Tiara turun dari mobil Agung, diikuti bik Amah. Rumahnya gelap. Hanya lampu taman yang menyala. Ia heran. Jika Ben belum pulang, siapa yang menyalakan lampu taman.
Ia mendongak, melihat lambaian kain gorden di balkon kamar atas. Jendela kamarnya terbuka, tetapi lampu tidak menyala. Ia mulai was-was. Jangan-jangan… ada pencuri membobol rumahnya.
Tak mau dicereweti Agung, Tiara menyimpan kekhawatirannya.
“Sudah, tinggalin saja.” Ia menggebah Agung agar segera berlalu.
“Biarkan aku melihatmu masuk dulu.”
“Ini rumahku, Kakeeek.” Tiara mencibir, “Lagipula, ada Bik Amah.”
Agung menatapnya ragu.
“Bik, kalau ada apa-apa, teriak yang keras ya.” Agung beralih berbicara pada Bik Amah.

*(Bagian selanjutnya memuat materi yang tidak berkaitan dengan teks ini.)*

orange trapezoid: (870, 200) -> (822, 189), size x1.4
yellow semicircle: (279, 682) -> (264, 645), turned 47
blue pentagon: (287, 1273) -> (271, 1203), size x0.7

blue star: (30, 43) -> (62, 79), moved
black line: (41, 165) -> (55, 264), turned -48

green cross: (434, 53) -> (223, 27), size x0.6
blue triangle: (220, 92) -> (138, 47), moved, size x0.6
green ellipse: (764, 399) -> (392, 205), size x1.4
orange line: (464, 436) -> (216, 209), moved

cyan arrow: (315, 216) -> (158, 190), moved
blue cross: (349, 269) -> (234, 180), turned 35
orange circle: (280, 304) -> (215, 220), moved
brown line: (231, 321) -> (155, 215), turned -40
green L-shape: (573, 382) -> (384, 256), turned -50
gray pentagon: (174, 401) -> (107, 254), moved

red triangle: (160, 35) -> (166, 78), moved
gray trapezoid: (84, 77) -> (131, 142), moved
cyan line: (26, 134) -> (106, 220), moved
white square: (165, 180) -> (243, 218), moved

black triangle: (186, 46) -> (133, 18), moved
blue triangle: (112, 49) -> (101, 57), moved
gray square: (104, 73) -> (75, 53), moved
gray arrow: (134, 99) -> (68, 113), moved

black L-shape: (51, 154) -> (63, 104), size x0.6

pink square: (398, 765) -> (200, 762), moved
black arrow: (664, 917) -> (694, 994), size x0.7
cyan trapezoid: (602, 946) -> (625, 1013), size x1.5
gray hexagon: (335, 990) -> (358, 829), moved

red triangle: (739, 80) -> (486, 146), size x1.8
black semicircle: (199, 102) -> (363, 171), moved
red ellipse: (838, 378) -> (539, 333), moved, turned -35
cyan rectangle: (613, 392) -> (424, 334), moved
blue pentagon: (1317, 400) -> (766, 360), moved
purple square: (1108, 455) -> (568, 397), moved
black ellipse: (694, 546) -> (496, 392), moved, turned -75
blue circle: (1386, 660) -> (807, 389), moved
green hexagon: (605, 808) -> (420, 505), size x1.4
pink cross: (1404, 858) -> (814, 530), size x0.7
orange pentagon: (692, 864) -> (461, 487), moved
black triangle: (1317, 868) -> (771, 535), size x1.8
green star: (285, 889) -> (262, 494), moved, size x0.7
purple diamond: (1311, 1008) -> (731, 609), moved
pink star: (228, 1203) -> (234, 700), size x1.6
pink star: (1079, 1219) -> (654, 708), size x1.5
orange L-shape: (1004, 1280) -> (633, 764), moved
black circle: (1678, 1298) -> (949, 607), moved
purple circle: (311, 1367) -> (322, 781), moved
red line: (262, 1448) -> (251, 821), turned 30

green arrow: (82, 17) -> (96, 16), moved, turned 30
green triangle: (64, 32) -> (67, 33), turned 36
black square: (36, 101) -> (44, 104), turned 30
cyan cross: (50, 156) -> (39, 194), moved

“Beres...” Bik Amah mengacungkan jempol.
Tiara dan Bik Amah menghampiri pintu. Tiara menekan gagang pintu, mencoba mendorongnya. Ternyata terkunci. Berarti tidak ada siapa-siapa di dalam.
‘Ah, mungkin waktu pergi, Ben lupa mematikan lampu taman dan menutup jendela kamar,’ pikir Tiara.
Ia mengeluarkan serenceng kunci dari dalam tas, memasukkan ke lubang kunci dan memutarnya. Didorongnya pintu perlahan, lalu melangkahkan kaki masuk. Ia mengerjap, membiasakan matanya pada kegelapan.
Tiara meraba dinding sebelah kanan pintu, tempat dua tombol lampu terletak. Satu untuk menyalakan lampu teras. Satu yang lain, tombol lampu gantung di ruang tamu. Ia menekan keduanya.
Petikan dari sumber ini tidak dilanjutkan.